**TASK GOAL**
All records below must be written out exactly, with the pictures excluded.

►

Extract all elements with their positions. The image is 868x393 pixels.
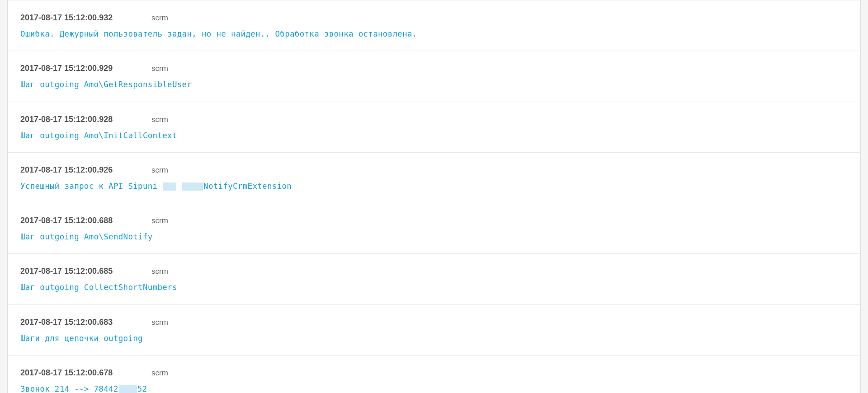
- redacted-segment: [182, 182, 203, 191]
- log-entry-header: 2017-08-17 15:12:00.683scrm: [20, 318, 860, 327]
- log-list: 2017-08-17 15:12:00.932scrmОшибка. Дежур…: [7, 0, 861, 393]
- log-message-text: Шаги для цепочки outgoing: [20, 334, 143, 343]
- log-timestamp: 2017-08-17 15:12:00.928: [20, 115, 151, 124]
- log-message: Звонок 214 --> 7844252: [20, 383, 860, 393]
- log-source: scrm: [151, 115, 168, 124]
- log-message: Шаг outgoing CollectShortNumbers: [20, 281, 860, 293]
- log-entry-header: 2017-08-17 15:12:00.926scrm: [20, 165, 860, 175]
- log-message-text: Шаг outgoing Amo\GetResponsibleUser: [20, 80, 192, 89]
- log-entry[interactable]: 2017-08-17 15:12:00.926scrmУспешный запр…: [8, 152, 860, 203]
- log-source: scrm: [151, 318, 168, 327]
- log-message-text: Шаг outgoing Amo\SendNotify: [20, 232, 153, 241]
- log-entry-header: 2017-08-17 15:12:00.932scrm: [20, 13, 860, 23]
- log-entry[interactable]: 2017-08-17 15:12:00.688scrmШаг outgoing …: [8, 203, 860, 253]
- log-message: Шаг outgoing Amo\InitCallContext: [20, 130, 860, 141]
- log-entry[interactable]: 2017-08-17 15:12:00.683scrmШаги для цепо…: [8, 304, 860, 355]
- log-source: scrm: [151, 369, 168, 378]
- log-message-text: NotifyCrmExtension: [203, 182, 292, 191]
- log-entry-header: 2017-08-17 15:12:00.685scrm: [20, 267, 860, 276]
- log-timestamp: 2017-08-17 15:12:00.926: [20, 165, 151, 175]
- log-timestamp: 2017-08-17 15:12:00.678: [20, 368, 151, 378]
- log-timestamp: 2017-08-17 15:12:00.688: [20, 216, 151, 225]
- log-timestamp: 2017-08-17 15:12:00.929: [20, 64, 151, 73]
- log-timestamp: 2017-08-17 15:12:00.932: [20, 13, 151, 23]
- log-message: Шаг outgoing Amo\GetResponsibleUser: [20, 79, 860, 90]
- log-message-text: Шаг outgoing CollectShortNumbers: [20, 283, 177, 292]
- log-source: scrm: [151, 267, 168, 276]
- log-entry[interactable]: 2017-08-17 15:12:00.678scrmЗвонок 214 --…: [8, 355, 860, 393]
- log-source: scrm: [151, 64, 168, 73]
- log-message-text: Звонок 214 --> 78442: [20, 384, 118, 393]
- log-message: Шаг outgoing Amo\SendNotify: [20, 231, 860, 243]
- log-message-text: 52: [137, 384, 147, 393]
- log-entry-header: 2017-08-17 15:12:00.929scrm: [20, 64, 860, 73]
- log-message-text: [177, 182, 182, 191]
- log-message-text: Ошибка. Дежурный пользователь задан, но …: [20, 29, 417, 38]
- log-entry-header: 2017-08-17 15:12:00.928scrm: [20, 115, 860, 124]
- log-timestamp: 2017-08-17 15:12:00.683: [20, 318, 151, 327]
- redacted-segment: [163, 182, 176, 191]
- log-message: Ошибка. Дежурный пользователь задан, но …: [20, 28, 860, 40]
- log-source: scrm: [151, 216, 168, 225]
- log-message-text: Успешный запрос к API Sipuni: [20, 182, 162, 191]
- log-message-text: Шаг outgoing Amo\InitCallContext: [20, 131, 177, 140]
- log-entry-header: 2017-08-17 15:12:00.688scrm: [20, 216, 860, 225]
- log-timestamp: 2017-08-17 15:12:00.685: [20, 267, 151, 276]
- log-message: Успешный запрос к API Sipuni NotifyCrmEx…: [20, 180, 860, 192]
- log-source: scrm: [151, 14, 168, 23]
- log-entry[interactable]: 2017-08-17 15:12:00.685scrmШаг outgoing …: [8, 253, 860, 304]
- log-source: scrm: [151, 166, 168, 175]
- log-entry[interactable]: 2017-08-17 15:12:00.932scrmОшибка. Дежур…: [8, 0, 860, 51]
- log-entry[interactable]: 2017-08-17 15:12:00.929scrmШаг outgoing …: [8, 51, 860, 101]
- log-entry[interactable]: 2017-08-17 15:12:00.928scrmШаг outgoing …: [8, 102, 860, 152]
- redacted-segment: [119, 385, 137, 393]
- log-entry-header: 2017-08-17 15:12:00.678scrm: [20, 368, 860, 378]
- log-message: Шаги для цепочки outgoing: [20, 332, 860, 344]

◄

**RESULT OF THIS EXERCISE**
Extract all elements with their positions. The image is 868x393 pixels.
- redacted-segment: [182, 182, 203, 191]
- log-entry-header: 2017-08-17 15:12:00.683scrm: [20, 318, 860, 327]
- log-list: 2017-08-17 15:12:00.932scrmОшибка. Дежур…: [7, 0, 861, 393]
- log-message-text: Шаги для цепочки outgoing: [20, 334, 143, 343]
- log-timestamp: 2017-08-17 15:12:00.928: [20, 115, 151, 124]
- log-message: Звонок 214 --> 7844252: [20, 383, 860, 393]
- log-source: scrm: [151, 115, 168, 124]
- log-message: Шаг outgoing CollectShortNumbers: [20, 281, 860, 293]
- log-entry-header: 2017-08-17 15:12:00.926scrm: [20, 165, 860, 175]
- log-message-text: Шаг outgoing Amo\GetResponsibleUser: [20, 80, 192, 89]
- log-entry[interactable]: 2017-08-17 15:12:00.926scrmУспешный запр…: [8, 152, 860, 203]
- log-source: scrm: [151, 318, 168, 327]
- log-message-text: Шаг outgoing Amo\SendNotify: [20, 232, 153, 241]
- log-entry-header: 2017-08-17 15:12:00.932scrm: [20, 13, 860, 23]
- log-entry[interactable]: 2017-08-17 15:12:00.688scrmШаг outgoing …: [8, 203, 860, 253]
- log-message: Шаг outgoing Amo\InitCallContext: [20, 130, 860, 141]
- log-entry[interactable]: 2017-08-17 15:12:00.683scrmШаги для цепо…: [8, 304, 860, 355]
- log-source: scrm: [151, 369, 168, 378]
- log-message-text: NotifyCrmExtension: [203, 182, 292, 191]
- log-entry-header: 2017-08-17 15:12:00.685scrm: [20, 267, 860, 276]
- log-timestamp: 2017-08-17 15:12:00.926: [20, 165, 151, 175]
- log-timestamp: 2017-08-17 15:12:00.678: [20, 368, 151, 378]
- log-timestamp: 2017-08-17 15:12:00.688: [20, 216, 151, 225]
- log-timestamp: 2017-08-17 15:12:00.929: [20, 64, 151, 73]
- log-timestamp: 2017-08-17 15:12:00.932: [20, 13, 151, 23]
- log-message: Шаг outgoing Amo\GetResponsibleUser: [20, 79, 860, 90]
- log-message-text: Шаг outgoing CollectShortNumbers: [20, 283, 177, 292]
- log-source: scrm: [151, 267, 168, 276]
- log-entry[interactable]: 2017-08-17 15:12:00.678scrmЗвонок 214 --…: [8, 355, 860, 393]
- log-source: scrm: [151, 64, 168, 73]
- log-message-text: Звонок 214 --> 78442: [20, 384, 118, 393]
- log-message: Шаг outgoing Amo\SendNotify: [20, 231, 860, 243]
- log-message-text: 52: [137, 384, 147, 393]
- log-entry-header: 2017-08-17 15:12:00.929scrm: [20, 64, 860, 73]
- log-message-text: [177, 182, 182, 191]
- log-message-text: Ошибка. Дежурный пользователь задан, но …: [20, 29, 417, 38]
- log-entry-header: 2017-08-17 15:12:00.928scrm: [20, 115, 860, 124]
- log-timestamp: 2017-08-17 15:12:00.683: [20, 318, 151, 327]
- redacted-segment: [163, 182, 176, 191]
- log-message: Ошибка. Дежурный пользователь задан, но …: [20, 28, 860, 40]
- log-source: scrm: [151, 216, 168, 225]
- log-message-text: Успешный запрос к API Sipuni: [20, 182, 162, 191]
- log-message-text: Шаг outgoing Amo\InitCallContext: [20, 131, 177, 140]
- log-entry-header: 2017-08-17 15:12:00.688scrm: [20, 216, 860, 225]
- log-timestamp: 2017-08-17 15:12:00.685: [20, 267, 151, 276]
- log-message: Успешный запрос к API Sipuni NotifyCrmEx…: [20, 180, 860, 192]
- log-source: scrm: [151, 14, 168, 23]
- log-entry[interactable]: 2017-08-17 15:12:00.685scrmШаг outgoing …: [8, 253, 860, 304]
- log-source: scrm: [151, 166, 168, 175]
- log-entry[interactable]: 2017-08-17 15:12:00.932scrmОшибка. Дежур…: [8, 0, 860, 51]
- log-entry[interactable]: 2017-08-17 15:12:00.929scrmШаг outgoing …: [8, 51, 860, 101]
- log-entry[interactable]: 2017-08-17 15:12:00.928scrmШаг outgoing …: [8, 102, 860, 152]
- redacted-segment: [119, 385, 137, 393]
- log-entry-header: 2017-08-17 15:12:00.678scrm: [20, 368, 860, 378]
- log-message: Шаги для цепочки outgoing: [20, 332, 860, 344]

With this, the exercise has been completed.